§ **Problem requirements**
The answer must be an exact copy of the lines from the one containing "here? Return masks as SVG." through the end of the records, with the pictures left out.

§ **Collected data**
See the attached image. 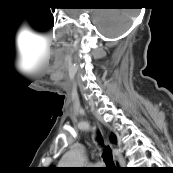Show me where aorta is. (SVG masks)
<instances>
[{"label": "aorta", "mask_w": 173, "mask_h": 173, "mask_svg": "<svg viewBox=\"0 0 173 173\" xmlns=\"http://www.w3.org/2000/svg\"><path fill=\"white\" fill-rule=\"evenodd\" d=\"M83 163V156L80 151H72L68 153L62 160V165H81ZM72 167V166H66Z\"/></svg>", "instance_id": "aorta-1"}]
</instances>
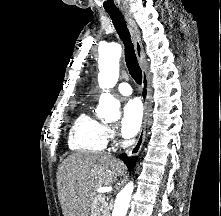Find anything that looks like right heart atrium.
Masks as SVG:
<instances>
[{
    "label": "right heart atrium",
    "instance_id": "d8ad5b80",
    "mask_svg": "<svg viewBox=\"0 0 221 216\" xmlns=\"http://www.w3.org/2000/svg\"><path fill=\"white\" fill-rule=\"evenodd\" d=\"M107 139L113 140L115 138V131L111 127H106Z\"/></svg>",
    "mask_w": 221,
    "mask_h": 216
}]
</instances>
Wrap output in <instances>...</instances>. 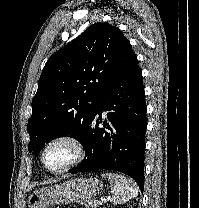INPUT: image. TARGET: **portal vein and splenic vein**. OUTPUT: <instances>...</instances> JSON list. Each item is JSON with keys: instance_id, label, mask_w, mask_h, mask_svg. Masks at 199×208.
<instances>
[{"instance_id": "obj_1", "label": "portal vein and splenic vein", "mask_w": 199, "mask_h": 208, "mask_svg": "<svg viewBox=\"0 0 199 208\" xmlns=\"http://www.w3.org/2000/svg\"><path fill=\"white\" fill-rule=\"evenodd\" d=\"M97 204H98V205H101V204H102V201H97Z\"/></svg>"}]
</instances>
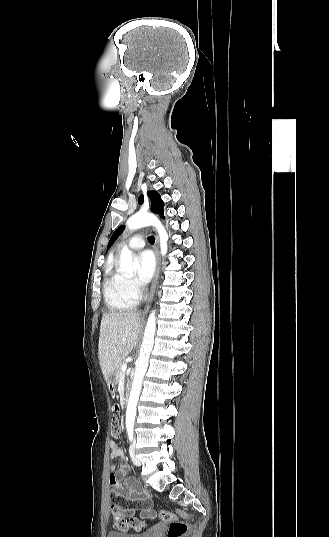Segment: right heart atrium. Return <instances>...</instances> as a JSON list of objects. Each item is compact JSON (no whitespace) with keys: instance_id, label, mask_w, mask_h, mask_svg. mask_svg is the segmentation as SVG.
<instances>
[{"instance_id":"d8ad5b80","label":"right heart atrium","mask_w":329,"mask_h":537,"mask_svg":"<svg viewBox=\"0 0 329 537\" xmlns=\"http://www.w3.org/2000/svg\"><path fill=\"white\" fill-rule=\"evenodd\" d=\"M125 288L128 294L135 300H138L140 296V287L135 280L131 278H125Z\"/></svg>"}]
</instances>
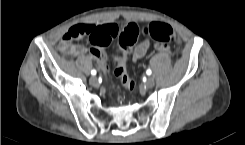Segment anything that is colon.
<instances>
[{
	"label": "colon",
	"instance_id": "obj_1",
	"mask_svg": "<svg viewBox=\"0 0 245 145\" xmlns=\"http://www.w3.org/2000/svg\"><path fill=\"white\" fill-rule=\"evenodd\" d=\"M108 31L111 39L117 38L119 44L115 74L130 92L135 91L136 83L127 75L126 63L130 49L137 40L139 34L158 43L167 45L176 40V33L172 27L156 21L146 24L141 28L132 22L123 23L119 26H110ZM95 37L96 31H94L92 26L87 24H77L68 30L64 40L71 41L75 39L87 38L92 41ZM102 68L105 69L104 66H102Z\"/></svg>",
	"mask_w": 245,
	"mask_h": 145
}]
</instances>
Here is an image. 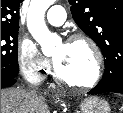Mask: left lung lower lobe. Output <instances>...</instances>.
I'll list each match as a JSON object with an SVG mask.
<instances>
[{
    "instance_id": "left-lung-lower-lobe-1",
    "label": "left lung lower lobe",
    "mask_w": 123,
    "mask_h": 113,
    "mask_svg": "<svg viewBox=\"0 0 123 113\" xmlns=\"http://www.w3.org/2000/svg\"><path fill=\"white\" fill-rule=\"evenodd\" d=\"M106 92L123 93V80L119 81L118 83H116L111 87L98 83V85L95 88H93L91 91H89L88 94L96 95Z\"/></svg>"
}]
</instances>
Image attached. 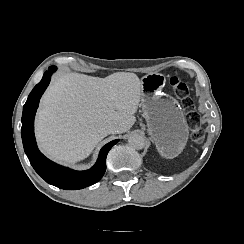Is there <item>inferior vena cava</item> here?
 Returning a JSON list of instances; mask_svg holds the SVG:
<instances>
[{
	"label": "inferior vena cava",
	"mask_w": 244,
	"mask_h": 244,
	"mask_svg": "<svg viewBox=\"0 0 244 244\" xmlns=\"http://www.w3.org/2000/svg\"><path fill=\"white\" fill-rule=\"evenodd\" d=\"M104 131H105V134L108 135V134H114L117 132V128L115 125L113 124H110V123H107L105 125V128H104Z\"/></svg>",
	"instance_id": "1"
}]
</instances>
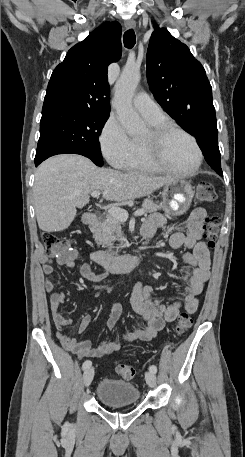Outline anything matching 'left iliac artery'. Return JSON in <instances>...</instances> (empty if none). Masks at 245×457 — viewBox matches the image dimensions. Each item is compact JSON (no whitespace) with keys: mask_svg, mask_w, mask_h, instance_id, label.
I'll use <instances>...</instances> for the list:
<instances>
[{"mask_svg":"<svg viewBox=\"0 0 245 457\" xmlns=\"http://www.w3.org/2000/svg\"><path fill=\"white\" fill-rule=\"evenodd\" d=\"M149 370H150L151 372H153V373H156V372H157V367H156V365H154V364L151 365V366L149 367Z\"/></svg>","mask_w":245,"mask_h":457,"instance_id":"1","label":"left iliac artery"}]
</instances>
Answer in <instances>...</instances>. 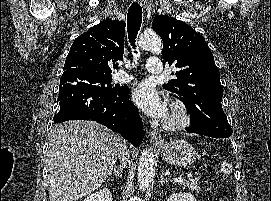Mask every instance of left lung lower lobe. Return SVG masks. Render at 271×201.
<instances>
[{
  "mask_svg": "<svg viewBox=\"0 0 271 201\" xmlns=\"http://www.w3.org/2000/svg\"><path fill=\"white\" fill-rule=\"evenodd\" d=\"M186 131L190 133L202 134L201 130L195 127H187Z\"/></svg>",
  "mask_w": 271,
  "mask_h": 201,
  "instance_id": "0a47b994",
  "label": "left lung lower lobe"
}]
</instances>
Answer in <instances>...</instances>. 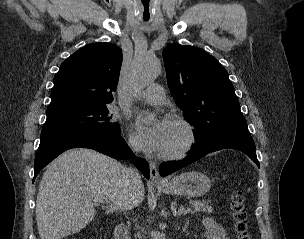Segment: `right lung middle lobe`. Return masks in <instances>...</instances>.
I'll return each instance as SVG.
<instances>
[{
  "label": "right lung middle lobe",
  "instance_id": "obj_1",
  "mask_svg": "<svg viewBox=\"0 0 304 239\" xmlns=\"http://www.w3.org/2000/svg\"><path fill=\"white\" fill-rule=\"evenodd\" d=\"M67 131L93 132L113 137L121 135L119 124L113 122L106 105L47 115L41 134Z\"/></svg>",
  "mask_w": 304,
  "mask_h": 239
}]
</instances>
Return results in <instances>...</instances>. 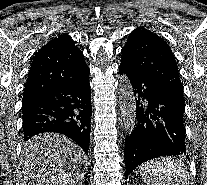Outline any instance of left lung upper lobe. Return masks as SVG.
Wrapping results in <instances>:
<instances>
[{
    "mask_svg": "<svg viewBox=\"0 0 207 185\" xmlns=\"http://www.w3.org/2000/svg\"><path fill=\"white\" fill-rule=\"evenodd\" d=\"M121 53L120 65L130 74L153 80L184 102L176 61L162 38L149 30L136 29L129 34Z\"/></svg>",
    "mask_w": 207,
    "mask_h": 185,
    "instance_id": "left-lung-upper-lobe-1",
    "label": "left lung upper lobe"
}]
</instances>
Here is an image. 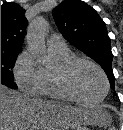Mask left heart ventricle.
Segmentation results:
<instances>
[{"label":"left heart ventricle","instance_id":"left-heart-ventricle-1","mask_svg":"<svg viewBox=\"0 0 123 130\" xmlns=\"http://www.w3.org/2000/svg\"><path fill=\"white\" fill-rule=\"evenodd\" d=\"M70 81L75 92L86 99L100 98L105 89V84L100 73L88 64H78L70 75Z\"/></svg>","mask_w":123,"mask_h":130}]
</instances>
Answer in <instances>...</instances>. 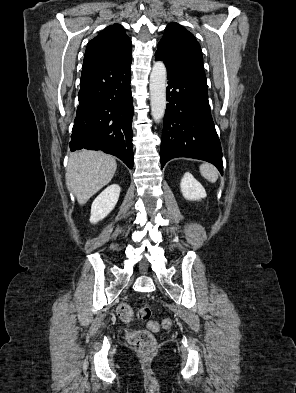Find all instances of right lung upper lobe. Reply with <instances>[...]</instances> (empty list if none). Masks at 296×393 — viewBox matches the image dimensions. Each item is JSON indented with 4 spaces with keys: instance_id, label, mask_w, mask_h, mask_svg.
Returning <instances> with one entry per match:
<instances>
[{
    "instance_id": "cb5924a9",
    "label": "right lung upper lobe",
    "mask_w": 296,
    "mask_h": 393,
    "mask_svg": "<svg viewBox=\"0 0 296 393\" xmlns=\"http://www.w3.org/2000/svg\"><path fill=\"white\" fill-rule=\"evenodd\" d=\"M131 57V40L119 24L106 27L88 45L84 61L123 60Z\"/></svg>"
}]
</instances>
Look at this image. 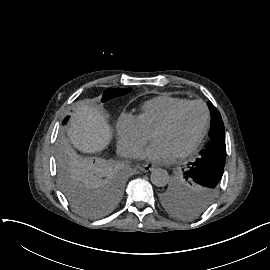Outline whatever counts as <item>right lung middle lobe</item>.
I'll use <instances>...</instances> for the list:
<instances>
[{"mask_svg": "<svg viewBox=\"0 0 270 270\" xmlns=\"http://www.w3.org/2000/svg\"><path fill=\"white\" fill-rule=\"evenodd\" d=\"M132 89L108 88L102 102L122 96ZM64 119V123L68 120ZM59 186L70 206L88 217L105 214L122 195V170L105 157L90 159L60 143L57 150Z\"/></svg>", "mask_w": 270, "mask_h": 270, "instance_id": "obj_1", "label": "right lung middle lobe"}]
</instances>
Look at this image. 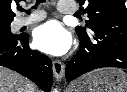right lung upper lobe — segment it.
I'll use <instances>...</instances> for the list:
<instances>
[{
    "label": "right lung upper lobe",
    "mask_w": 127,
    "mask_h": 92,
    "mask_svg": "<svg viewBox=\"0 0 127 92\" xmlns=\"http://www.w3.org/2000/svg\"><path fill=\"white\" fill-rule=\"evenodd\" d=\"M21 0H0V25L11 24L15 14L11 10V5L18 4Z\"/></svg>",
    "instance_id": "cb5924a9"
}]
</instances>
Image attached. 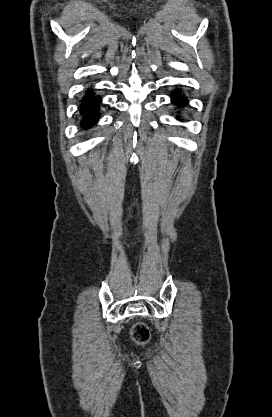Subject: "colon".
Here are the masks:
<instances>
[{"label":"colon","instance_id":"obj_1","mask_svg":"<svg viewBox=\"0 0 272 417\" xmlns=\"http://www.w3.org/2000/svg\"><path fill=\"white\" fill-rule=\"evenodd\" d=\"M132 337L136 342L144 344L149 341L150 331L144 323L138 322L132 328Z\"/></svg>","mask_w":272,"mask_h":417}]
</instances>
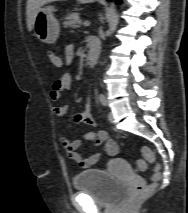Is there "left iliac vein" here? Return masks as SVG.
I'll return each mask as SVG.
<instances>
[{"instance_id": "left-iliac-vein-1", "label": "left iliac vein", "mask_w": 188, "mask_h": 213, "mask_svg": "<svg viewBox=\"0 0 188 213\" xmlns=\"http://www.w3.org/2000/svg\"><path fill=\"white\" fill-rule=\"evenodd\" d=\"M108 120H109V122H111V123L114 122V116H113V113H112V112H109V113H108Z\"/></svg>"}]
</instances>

§ **Written response**
Is there "left iliac vein" here? Return masks as SVG.
I'll return each mask as SVG.
<instances>
[{"instance_id": "left-iliac-vein-1", "label": "left iliac vein", "mask_w": 188, "mask_h": 213, "mask_svg": "<svg viewBox=\"0 0 188 213\" xmlns=\"http://www.w3.org/2000/svg\"><path fill=\"white\" fill-rule=\"evenodd\" d=\"M108 120H109V122H111V123L114 122V116H113V113H112V112H109V113H108Z\"/></svg>"}]
</instances>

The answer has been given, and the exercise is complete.